We show that a suitably designed textured surface can be employed as a quadrature phase-shift keying (QPSK) backscattering reflector and as an electronically agile transpolarising reflector. The structure takes the form of an artificial magnetic conductor (AMC) that is printed on a Taconic CER10 substrate loaded with microwave varactor diodes incorporated onto the surface of the textured surface. It is shown that by adjusting the surface capacitance to each of four possible different states the proposed structure can generate four different phases of reflected signals thereby making the structure useful as a PSK backscattering reflector. In addition the structure is capable of encoding orthogonal TE and TM incident E-fields with up to eight independent PSK states.
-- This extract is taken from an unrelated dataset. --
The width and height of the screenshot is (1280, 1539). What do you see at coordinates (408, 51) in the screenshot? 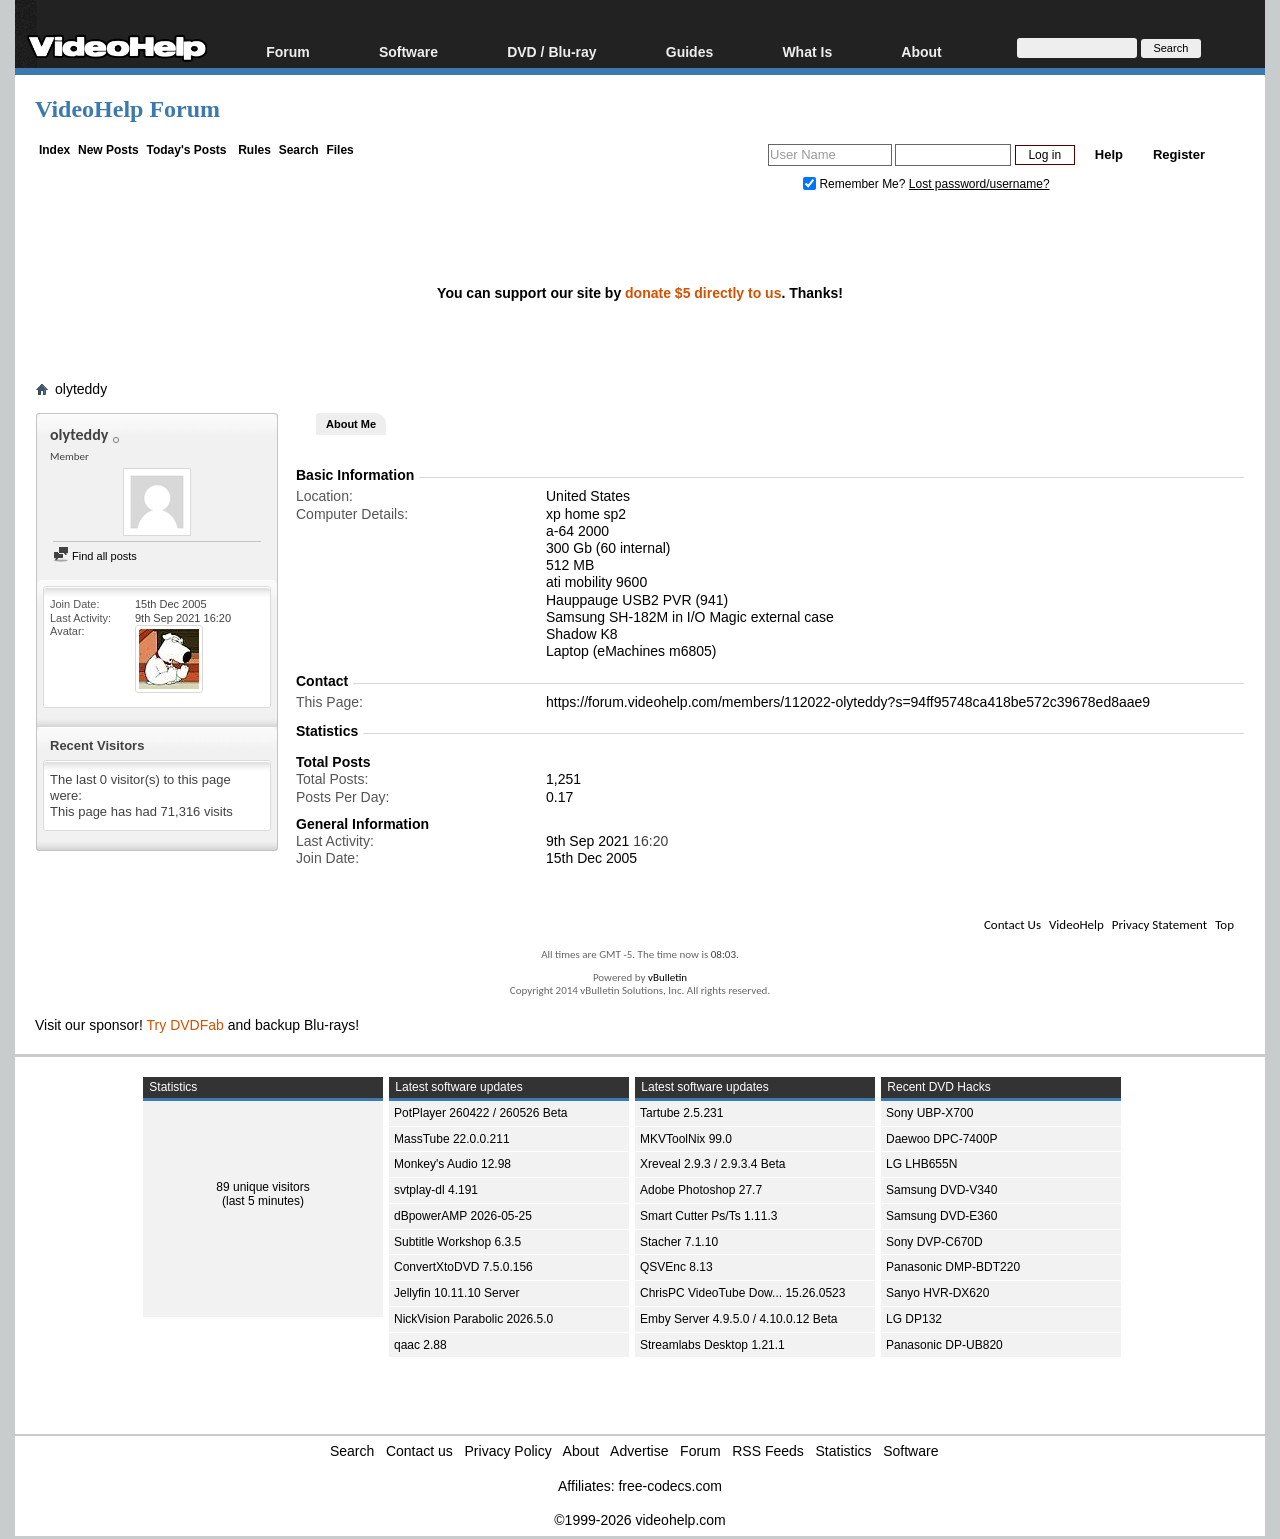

Simulation reveals that for the surface simulated at 2.88 GHz the maximum expected reflection loss is only 0.36 dB, and maximum QPSK phase error is 3⁰. We also show that for this structure that we can synthesise two linearly polarised slant 45deg signals, hence use the surface as a planar twist reflector. In addition we can use the surface to transform a slant linearly polarised 45deg signal into either a right or a left hand circularly polarised reflected signals that itself can be digitally phase encoded with one of the four phase states, 0deg , 90deg, 180deg, 270deg. For the circularly polarised case the worst case axial ratio expected is 0.3 dB along boresight.